St Catherine’s Catholic College, The Whitsundays

1925 – PRESENT

Since the building of a sugar mill there in 1890, the town of Proserpine had begun to grow significantly. By the 1920s the need for sisters to establish a permanent school in the area was becoming desperate. Father Walsh requested that the Sisters of Mercy establish a school in Proserpine, and Sisters Mercy Tarrant, Bernard Wood and Veronica Wall arrived there in 1925. Local fundraising provided the funds for a school to be built. It was a timber building on stilts, with a large central room and wide verandahs. Classes continued to be taught in this building for 35 years. In 2012, a new campus was established to cater for increasing student enrolments and subsequently secondary education was introduced in 2013.

1927

St Colman’s Catholic School, Home Hill

1927 – PRESENT

The Mercy Sisters led by Mother Benedicta opened the first school in Home Hill in 1927. She and her colleagues resided in St Brigid’s Convent and taught classes at St Colman’s Church. A formal school building was completed in the 1930s, and it was later improved with the addition of verandahs and partitions to separate classrooms.

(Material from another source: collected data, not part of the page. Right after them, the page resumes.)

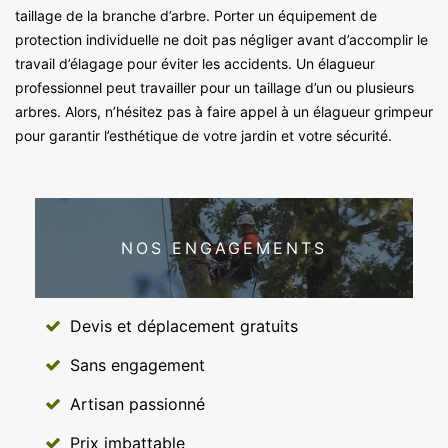
taillage de la branche d’arbre. Porter un équipement de
protection individuelle ne doit pas négliger avant d’accomplir le
travail d’élagage pour éviter les accidents. Un élagueur
professionnel peut travailler pour un taillage d’un ou plusieurs
arbres. Alors, n’hésitez pas à faire appel à un élagueur grimpeur
pour garantir l’esthétique de votre jardin et votre sécurité.
NOS ENGAGEMENTS
Devis et déplacement gratuits
Sans engagement
Artisan passionné
Prix imbattable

In 1986 Sister Alexis was the only remaining sister at St Colman’s School, and she retired at the end of that year.

1928

St Columba’s School, Belgian Gardens

1928 – 1975

Bishop Shiel travelled north from Rockhampton to attend the opening of a new Sisters of Mercy convent school at Belgian Gardens in 1928. From its opening until improvements were made in 1940, classes at St Columba’s School were held underneath the church. The new school building was completed just in time to be commandeered for military purposes during the Second World War. After the closure of the school the original building was relocated in 1975 and became a PCYC building in Belgian Gardens.